Carlos Rodriguez-Pastor asked IDEO to design a new education system for Peru's emerging middle class. The team embedded a five-person research team with teachers, administrators, business leaders, officials, parents, and children. They delivered not just a school but an integrated system: curriculum, instructional techniques, teacher training, buildings, operational plans, data dashboards, knowledge-sharing systems, and a financial model enabling $130/month tuition.
Rather than redesigning a fifty-year-old voting machine, the team reframed the challenge as 'enhancing the democratic experience.' They spent hundreds of hours with voters in wheelchairs, blind voters, poll workers, delivery truck drivers, and volunteers. They navigated political, legislative, and regulatory environments to create a single machine design philosophy: one machine for all.

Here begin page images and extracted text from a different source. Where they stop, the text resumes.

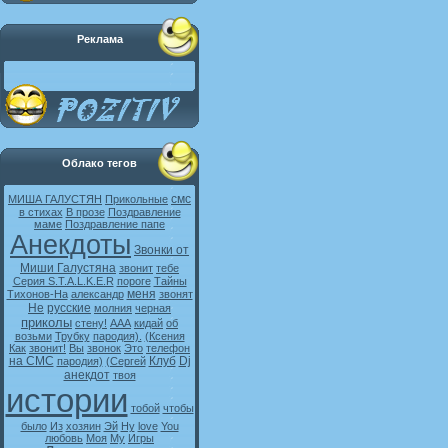
Реклама
Облако тегов
смс
МИША ГАЛУСТЯН
Прикольные
в стихах
В прозе
Поздравление
маме
Поздравление папе
Анекдоты
Звонки от
Миши Галустяна
звонит
тебе
Серия S.T.A.L.K.E.R
пороге
Тайны
меня
Тихонов-На
александр
звонят
Не
русские
молния
черная
приколы
стену!
ААА
кидай
об
возьми
Трубку
пародия).
(Ксения
Как
звонит!
Вы
звонок
Это
телефон
на СМС
Клуб
Dj
пародия)
(Сергей
анекдот
твоя
истории
тобой
чтобы
было
Из
хозяин
Эй
Ну
love
You
любовь
Моя
My
Игры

Brown traces this framework's evolution through IDEO's expanding scope of work over thirty years. Early projects involved designing discrete products (Apple mouse, Palm V). Over time, clients began asking for solutions to problems far removed from traditional design: restructuring healthcare organizations, reimagining educational systems, redesigning democratic processes. The Innova Schools project in Peru, where IDEO designed an entire K-12 education system (curriculum, teacher training, buildings, operations, financial model, and knowledge-sharing systems), crystallized the realization that designers must learn to operate at system scale. The partnership with the Ellen MacArthur Foundation on the Circular Economy Guide formalized the systems approach into practical methodology.